WHAT TO PRODUCE =>
Below this line is a set of entries; quote exactly the lines from the line that contains "Desarrollado por Jumpseller (235, 2546)" to the line that contains "[Agregar Pie ojalador", both lines included.
_ _ _ _ _ _ _
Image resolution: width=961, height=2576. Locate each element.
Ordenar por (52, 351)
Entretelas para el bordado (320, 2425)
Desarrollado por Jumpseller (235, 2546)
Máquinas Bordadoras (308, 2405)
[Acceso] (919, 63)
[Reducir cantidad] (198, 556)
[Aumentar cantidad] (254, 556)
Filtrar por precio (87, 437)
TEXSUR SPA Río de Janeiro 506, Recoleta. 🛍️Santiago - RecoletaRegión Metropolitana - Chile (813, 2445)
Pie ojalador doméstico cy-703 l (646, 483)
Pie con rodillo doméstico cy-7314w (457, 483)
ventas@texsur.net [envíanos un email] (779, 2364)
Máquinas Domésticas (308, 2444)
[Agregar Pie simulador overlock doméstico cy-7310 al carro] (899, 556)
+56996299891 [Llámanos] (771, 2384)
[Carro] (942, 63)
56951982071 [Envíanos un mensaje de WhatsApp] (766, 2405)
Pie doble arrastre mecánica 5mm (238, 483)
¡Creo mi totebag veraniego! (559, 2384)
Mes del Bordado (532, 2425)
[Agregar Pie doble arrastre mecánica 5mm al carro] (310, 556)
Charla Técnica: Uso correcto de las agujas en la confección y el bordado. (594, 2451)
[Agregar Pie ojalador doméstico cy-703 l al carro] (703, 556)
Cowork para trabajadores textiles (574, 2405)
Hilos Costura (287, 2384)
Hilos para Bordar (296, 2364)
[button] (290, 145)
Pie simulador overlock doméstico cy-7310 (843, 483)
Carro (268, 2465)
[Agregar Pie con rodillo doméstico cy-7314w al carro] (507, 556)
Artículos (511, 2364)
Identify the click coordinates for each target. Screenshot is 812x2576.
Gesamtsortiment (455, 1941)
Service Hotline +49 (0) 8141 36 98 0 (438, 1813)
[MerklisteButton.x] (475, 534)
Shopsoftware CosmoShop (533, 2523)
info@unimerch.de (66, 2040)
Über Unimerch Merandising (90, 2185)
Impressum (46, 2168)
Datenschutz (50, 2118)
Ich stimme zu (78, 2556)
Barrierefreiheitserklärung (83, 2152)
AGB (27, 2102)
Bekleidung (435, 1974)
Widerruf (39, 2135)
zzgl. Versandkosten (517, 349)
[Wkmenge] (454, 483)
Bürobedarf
_ _ _ _ _ _ _
RESULT OF THE EXERCISE =>
Desarrollado por Jumpseller (235, 2546)
Máquinas Bordadoras (308, 2405)
[Acceso] (919, 63)
[Reducir cantidad] (198, 556)
[Aumentar cantidad] (254, 556)
Filtrar por precio (87, 437)
TEXSUR SPA Río de Janeiro 506, Recoleta. 🛍️Santiago - RecoletaRegión Metropolitana - Chile (813, 2445)
Pie ojalador doméstico cy-703 l (646, 483)
Pie con rodillo doméstico cy-7314w (457, 483)
ventas@texsur.net [envíanos un email] (779, 2364)
Máquinas Domésticas (308, 2444)
[Agregar Pie simulador overlock doméstico cy-7310 al carro] (899, 556)
+56996299891 [Llámanos] (771, 2384)
[Carro] (942, 63)
56951982071 [Envíanos un mensaje de WhatsApp] (766, 2405)
Pie doble arrastre mecánica 5mm (238, 483)
¡Creo mi totebag veraniego! (559, 2384)
Mes del Bordado (532, 2425)
[Agregar Pie doble arrastre mecánica 5mm al carro] (310, 556)
Charla Técnica: Uso correcto de las agujas en la confección y el bordado. (594, 2451)
[Agregar Pie ojalador doméstico cy-703 l al carro] (703, 556)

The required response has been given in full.